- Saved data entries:
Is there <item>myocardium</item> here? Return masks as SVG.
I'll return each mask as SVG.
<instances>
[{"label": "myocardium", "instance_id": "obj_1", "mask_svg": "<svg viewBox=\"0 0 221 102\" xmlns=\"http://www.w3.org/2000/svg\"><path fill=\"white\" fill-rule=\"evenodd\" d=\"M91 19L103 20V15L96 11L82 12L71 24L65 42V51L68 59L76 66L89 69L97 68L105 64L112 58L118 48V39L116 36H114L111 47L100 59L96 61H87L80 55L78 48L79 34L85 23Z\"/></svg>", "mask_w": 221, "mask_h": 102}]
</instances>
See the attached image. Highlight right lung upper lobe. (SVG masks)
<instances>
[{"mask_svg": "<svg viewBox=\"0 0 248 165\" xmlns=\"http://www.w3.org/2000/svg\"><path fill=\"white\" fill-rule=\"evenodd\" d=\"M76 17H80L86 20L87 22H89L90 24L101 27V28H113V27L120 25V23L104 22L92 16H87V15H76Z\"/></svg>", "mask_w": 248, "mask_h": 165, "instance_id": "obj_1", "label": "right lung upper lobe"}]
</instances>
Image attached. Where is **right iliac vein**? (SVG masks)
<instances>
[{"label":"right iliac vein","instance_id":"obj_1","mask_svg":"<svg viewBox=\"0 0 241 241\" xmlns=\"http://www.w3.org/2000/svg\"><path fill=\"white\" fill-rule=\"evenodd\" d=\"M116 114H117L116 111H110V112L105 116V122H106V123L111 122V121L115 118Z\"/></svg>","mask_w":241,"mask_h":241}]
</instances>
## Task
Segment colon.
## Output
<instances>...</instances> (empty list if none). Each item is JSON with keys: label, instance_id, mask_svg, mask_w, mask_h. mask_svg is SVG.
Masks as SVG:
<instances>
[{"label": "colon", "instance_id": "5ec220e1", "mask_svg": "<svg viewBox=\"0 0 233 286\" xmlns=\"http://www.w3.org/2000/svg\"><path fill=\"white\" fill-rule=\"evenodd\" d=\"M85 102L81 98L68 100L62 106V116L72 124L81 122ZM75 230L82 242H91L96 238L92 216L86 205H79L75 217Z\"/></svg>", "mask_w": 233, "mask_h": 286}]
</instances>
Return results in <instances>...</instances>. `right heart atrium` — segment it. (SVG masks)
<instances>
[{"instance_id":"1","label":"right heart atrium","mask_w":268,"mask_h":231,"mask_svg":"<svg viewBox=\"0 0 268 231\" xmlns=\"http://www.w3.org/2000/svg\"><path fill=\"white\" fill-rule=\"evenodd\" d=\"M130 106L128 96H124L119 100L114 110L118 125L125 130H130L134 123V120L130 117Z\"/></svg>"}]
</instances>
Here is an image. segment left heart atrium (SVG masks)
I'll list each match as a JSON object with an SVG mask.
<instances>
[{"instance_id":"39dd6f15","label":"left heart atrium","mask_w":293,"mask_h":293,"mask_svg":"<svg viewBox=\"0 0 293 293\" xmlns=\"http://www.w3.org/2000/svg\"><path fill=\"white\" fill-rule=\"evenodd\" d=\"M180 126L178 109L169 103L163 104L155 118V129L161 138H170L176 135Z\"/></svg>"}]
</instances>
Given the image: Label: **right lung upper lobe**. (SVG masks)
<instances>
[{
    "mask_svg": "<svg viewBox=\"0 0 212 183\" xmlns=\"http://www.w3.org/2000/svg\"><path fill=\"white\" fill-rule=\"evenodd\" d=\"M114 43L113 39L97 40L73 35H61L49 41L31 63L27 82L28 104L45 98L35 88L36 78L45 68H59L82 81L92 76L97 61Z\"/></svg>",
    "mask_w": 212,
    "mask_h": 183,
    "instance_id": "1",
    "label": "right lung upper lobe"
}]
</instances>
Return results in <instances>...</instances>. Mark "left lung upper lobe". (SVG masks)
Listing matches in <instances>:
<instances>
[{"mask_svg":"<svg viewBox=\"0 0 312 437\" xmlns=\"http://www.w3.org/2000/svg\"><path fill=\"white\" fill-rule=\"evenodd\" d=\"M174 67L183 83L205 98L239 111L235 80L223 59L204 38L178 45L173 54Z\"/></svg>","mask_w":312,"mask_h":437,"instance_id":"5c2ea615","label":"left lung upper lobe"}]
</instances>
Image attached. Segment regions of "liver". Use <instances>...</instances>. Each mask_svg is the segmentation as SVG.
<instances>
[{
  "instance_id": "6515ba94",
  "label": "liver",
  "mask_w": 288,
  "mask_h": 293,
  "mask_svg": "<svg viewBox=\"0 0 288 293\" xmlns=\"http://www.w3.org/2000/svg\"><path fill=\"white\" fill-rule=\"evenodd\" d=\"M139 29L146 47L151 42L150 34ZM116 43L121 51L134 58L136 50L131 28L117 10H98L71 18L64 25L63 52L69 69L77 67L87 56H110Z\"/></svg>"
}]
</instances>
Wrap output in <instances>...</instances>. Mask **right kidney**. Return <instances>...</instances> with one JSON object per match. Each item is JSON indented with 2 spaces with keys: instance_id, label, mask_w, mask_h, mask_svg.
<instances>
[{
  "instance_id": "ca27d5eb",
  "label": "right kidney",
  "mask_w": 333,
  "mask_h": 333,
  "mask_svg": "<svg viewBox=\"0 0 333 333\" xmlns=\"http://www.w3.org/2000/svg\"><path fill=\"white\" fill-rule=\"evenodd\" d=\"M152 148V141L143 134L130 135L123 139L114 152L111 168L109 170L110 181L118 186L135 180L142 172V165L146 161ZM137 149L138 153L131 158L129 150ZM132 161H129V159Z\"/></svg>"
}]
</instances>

- REQUIRED WORK:
Take the entries and print them exactly. Keep every line.

- EXERCISE RESPONSE:
Is there <item>myocardium</item> here? Return masks as SVG.
I'll return each mask as SVG.
<instances>
[{"label": "myocardium", "instance_id": "obj_1", "mask_svg": "<svg viewBox=\"0 0 221 102\" xmlns=\"http://www.w3.org/2000/svg\"><path fill=\"white\" fill-rule=\"evenodd\" d=\"M91 19L103 20V15L96 11L82 12L71 24L65 42V51L68 59L76 66L89 69L97 68L105 64L112 58L118 48V39L116 36H114L111 47L100 59L96 61H87L80 55L78 48L79 34L85 23Z\"/></svg>", "mask_w": 221, "mask_h": 102}]
</instances>
See the attached image. Highlight right lung upper lobe. (SVG masks)
<instances>
[{"mask_svg": "<svg viewBox=\"0 0 248 165\" xmlns=\"http://www.w3.org/2000/svg\"><path fill=\"white\" fill-rule=\"evenodd\" d=\"M76 17H80L86 20L87 22H89L90 24L101 27V28H113V27L120 25V23L104 22L92 16H87V15H76Z\"/></svg>", "mask_w": 248, "mask_h": 165, "instance_id": "obj_1", "label": "right lung upper lobe"}]
</instances>
Image attached. Where is **right iliac vein**? (SVG masks)
<instances>
[{"label":"right iliac vein","instance_id":"obj_1","mask_svg":"<svg viewBox=\"0 0 241 241\" xmlns=\"http://www.w3.org/2000/svg\"><path fill=\"white\" fill-rule=\"evenodd\" d=\"M116 114H117L116 111H110V112L105 116V122H106V123L111 122V121L115 118Z\"/></svg>","mask_w":241,"mask_h":241}]
</instances>
## Task
Segment colon.
## Output
<instances>...</instances> (empty list if none). Each item is JSON with keys: label, instance_id, mask_svg, mask_w, mask_h. mask_svg is SVG.
Masks as SVG:
<instances>
[{"label": "colon", "instance_id": "5ec220e1", "mask_svg": "<svg viewBox=\"0 0 233 286\" xmlns=\"http://www.w3.org/2000/svg\"><path fill=\"white\" fill-rule=\"evenodd\" d=\"M85 102L81 98L68 100L62 106V116L72 124L81 122ZM75 230L82 242H91L96 238L92 216L86 205H79L75 217Z\"/></svg>", "mask_w": 233, "mask_h": 286}]
</instances>
Return results in <instances>...</instances>. `right heart atrium` — segment it. (SVG masks)
<instances>
[{"instance_id":"1","label":"right heart atrium","mask_w":268,"mask_h":231,"mask_svg":"<svg viewBox=\"0 0 268 231\" xmlns=\"http://www.w3.org/2000/svg\"><path fill=\"white\" fill-rule=\"evenodd\" d=\"M130 106L128 96H124L119 100L114 110L118 125L125 130H130L134 123V120L130 117Z\"/></svg>"}]
</instances>
Here is an image. segment left heart atrium (SVG masks)
I'll list each match as a JSON object with an SVG mask.
<instances>
[{"instance_id":"39dd6f15","label":"left heart atrium","mask_w":293,"mask_h":293,"mask_svg":"<svg viewBox=\"0 0 293 293\" xmlns=\"http://www.w3.org/2000/svg\"><path fill=\"white\" fill-rule=\"evenodd\" d=\"M180 126L178 109L169 103L163 104L155 118V129L161 138H170L176 135Z\"/></svg>"}]
</instances>
Given the image: Label: **right lung upper lobe**. (SVG masks)
<instances>
[{
    "mask_svg": "<svg viewBox=\"0 0 212 183\" xmlns=\"http://www.w3.org/2000/svg\"><path fill=\"white\" fill-rule=\"evenodd\" d=\"M114 43L113 39L97 40L73 35H61L49 41L31 63L27 82L28 104L45 98L35 88L36 78L45 68H59L82 81L92 76L97 61Z\"/></svg>",
    "mask_w": 212,
    "mask_h": 183,
    "instance_id": "1",
    "label": "right lung upper lobe"
}]
</instances>
Return results in <instances>...</instances>. Mark "left lung upper lobe". (SVG masks)
Listing matches in <instances>:
<instances>
[{"mask_svg":"<svg viewBox=\"0 0 312 437\" xmlns=\"http://www.w3.org/2000/svg\"><path fill=\"white\" fill-rule=\"evenodd\" d=\"M174 67L183 83L205 98L239 111L235 80L223 59L204 38L178 45L173 54Z\"/></svg>","mask_w":312,"mask_h":437,"instance_id":"5c2ea615","label":"left lung upper lobe"}]
</instances>
Image attached. Segment regions of "liver". Use <instances>...</instances>. Each mask_svg is the segmentation as SVG.
<instances>
[{
  "instance_id": "6515ba94",
  "label": "liver",
  "mask_w": 288,
  "mask_h": 293,
  "mask_svg": "<svg viewBox=\"0 0 288 293\" xmlns=\"http://www.w3.org/2000/svg\"><path fill=\"white\" fill-rule=\"evenodd\" d=\"M139 29L146 47L151 42L150 34ZM116 43L121 51L134 58L136 50L131 28L117 10H98L71 18L64 25L63 52L69 69L77 67L87 56H110Z\"/></svg>"
}]
</instances>
Wrap output in <instances>...</instances>. Mask **right kidney**. Return <instances>...</instances> with one JSON object per match. Each item is JSON indented with 2 spaces with keys: instance_id, label, mask_w, mask_h, mask_svg.
<instances>
[{
  "instance_id": "ca27d5eb",
  "label": "right kidney",
  "mask_w": 333,
  "mask_h": 333,
  "mask_svg": "<svg viewBox=\"0 0 333 333\" xmlns=\"http://www.w3.org/2000/svg\"><path fill=\"white\" fill-rule=\"evenodd\" d=\"M152 148V141L143 134L130 135L123 139L114 152L111 168L109 170L110 181L118 186L135 180L142 172V165L146 161ZM137 149L138 153L131 158L129 150ZM132 161H129V159Z\"/></svg>"
}]
</instances>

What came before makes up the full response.